Saturday, March 27, 2010
I studied jazz for six years of my life, so I know that it's an art form that's really open to analogy, but I'd never heard it put quite like this: Jazz, my friends, is like ice cream.
Thanks to the Tulsa Children's Museum, that's how I heard the genre described today.
Tulsa Children's Museum is Tulsa's museum without walls. Its programming takes place everywhere, from local libraries and museums to parks, festivals and, in the case of today, music halls.
Oh Daddy-O! is the last installment of TCM's Family Concert Series at the Tulsa Performing Arts Center, at 110 E. Second Street in downtown Tulsa. In this educational concert, the audience to explore some of the hallmarks of jazz: Improvisation, syncopation and collaboration, all to help introduce Tulsa families to what's known as America's music.
TCM treated me and my boys to the 11 a.m. concert. It's over now, of course. But there's another show today at 3 p.m., and tickets are only $10.
Ladies and gentlemen and pint-sized cutie pies, this is the Jambalaya Jass Band.

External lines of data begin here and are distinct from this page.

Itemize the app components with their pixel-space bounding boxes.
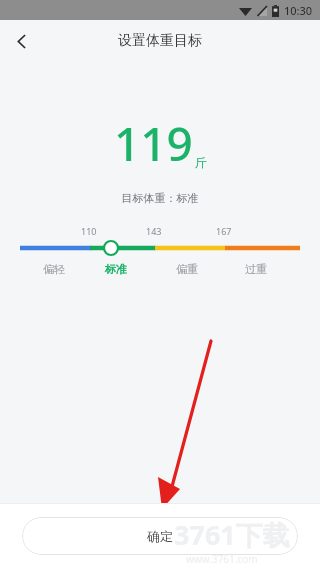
button[interactable]: 返回 (0, 20, 44, 62)
button[interactable] (0, 239, 320, 257)
staticText: 偏轻 (43, 262, 65, 276)
staticText: 设置体重目标 (118, 32, 202, 50)
staticText: 过重 (245, 262, 267, 276)
staticText: 3761下载 (174, 516, 290, 553)
staticText: 标准 (105, 262, 127, 276)
staticText: www.3761.com (186, 552, 258, 566)
staticText: 143 (146, 225, 162, 237)
staticText: 目标体重：标准 (0, 191, 320, 205)
staticText: 确定 (147, 528, 173, 544)
staticText: 119 (114, 112, 193, 175)
staticText: 偏重 (176, 262, 198, 276)
button[interactable]: 确定 (22, 517, 298, 555)
staticText: 斤 (195, 155, 207, 170)
staticText: 110 (81, 225, 97, 237)
staticText: 167 (216, 225, 232, 237)
staticText: 10:30 (284, 3, 313, 18)
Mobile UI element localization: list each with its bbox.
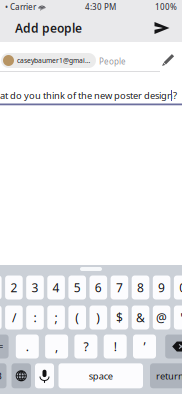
staticText: • Carrier xyxy=(5,2,36,12)
button[interactable]: . xyxy=(16,334,39,358)
button[interactable]: #+= xyxy=(0,334,9,358)
button[interactable]: Delete xyxy=(165,334,182,358)
staticText: 100% xyxy=(155,2,177,12)
button[interactable]: " xyxy=(174,306,182,330)
button[interactable]: ! xyxy=(104,334,127,358)
staticText: $ xyxy=(116,310,123,325)
button[interactable]: Send xyxy=(152,17,172,39)
staticText: return xyxy=(156,370,182,382)
button[interactable]: / xyxy=(5,306,23,330)
staticText: 7 xyxy=(116,280,123,295)
button[interactable]: ’ xyxy=(133,334,156,358)
button[interactable]: Next keyboard xyxy=(12,363,31,388)
staticText: 9 xyxy=(158,280,165,295)
staticText: ( xyxy=(75,310,79,325)
staticText: space xyxy=(89,370,113,382)
button[interactable]: 8 xyxy=(132,276,149,300)
staticText: 0 xyxy=(179,280,182,295)
button[interactable]: $ xyxy=(111,306,128,330)
staticText: caseybaumer1@gmai… xyxy=(17,56,90,65)
button[interactable]: @ xyxy=(153,306,170,330)
staticText: 4:30 PM xyxy=(85,2,116,12)
staticText: #+= xyxy=(0,340,3,353)
staticText: @ xyxy=(156,310,167,325)
staticText: 3 xyxy=(32,280,38,295)
button[interactable]: 6 xyxy=(90,276,107,300)
staticText: / xyxy=(12,310,16,325)
staticText: Add people xyxy=(15,20,82,36)
staticText: 123 xyxy=(0,370,2,382)
button[interactable]: , xyxy=(45,334,68,358)
staticText: 4 xyxy=(53,280,60,295)
staticText: ) xyxy=(96,310,100,325)
button[interactable]: ( xyxy=(68,306,86,330)
button[interactable]: 3 xyxy=(26,276,44,300)
button[interactable]: & xyxy=(132,306,149,330)
staticText: 2 xyxy=(10,280,17,295)
button[interactable]: 1 xyxy=(0,276,2,300)
staticText: ’ xyxy=(144,338,146,354)
staticText: . xyxy=(26,338,29,354)
staticText: 8 xyxy=(137,280,144,295)
button[interactable]: 5 xyxy=(68,276,86,300)
staticText: ; xyxy=(55,310,58,325)
button[interactable]: - xyxy=(0,306,2,330)
button[interactable]: Edit recipients xyxy=(159,51,177,69)
staticText: " xyxy=(180,310,182,325)
button[interactable]: return xyxy=(150,363,182,388)
staticText: 5 xyxy=(74,280,81,295)
button[interactable]: : xyxy=(26,306,44,330)
button[interactable]: 4 xyxy=(47,276,65,300)
button[interactable]: 0 xyxy=(174,276,182,300)
staticText: at do you think of the new poster design… xyxy=(0,89,177,102)
button[interactable]: ? xyxy=(74,334,97,358)
button[interactable]: 123 xyxy=(0,363,6,388)
button[interactable]: 2 xyxy=(5,276,23,300)
button[interactable]: 9 xyxy=(153,276,170,300)
button[interactable]: ; xyxy=(47,306,65,330)
staticText: ? xyxy=(83,338,88,354)
staticText: & xyxy=(136,310,145,325)
staticText: , xyxy=(55,338,58,354)
button[interactable]: Dictation xyxy=(35,363,54,388)
staticText: People xyxy=(99,56,126,67)
button[interactable]: space xyxy=(58,363,143,388)
staticText: ! xyxy=(114,338,117,354)
button[interactable]: 7 xyxy=(111,276,128,300)
staticText: : xyxy=(34,310,36,325)
button[interactable]: ) xyxy=(90,306,107,330)
staticText: 6 xyxy=(95,280,102,295)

This is Steve Ham, the leader of the band.
He's the one who taught me to play clarinet and saxophone when I was in the fifth grade, and he taught me a lot about singing, too. He always pushed us to improvise in band class, and he spent a lot of time training our ears so we could do that without sounding like a complete train wreck.
I've been lucky to have had a lot of great teachers, especially music teachers, but Mr. Ham kindled in me a life-long love of jazz and blues music. He's one cool cat, and he has a way with making this music accessible and exciting to young listeners.
As Mater says in the movie Cars, "That's Frank." Frank Brown is one of the most versatile and prolific musicians in Tulsa. You can see him everywhere from the Primo Room at Ciao! to the Tulsa Performing Arts Center playing a children's concert.
Or, at the Performing Arts Center helping me through a torchy song that I sang as Sarah Palin. Either, or. Frank rocks.
We all know this guy. That's Chuck Cissel, CEO of the Oklahoma Jazz Hall of Fame.
He's kind of a big deal. He was gracious enough to lay some of his sweet vocals on us today as Jamalaya's guest singer.
This, everyone, is Tina Rose. You may call her Your Majesty.
See, Tina Rose is the daughter of Leon and Mary Russell. She's Oklahoma music royalty, and she's a fabulous musician in her own right.
Near the end of the concert the kids were invited to join the band on stage.
Which the kids, of course, loved to death.
Before and after the concert families can head across the hall from the Williams Theater to learn more about improvisation by working together on a collaborative art project.
By the end of this morning's concert, a certain someone was ready to head that way.
Already cornering the ladies, eh, son?
My kid is such a mack daddy.
Is that what the kids are saying these days? Mack daddy? It is, right?
I guess if I have to ask, I'll never know.
Give the kids a chance to boogy this afternoon with the Jambalaya Jass Band and Tulsa Children's Museum. Who knows, you might just shake a tail feather or two yourself.
You'll probably want ice cream afterward, too.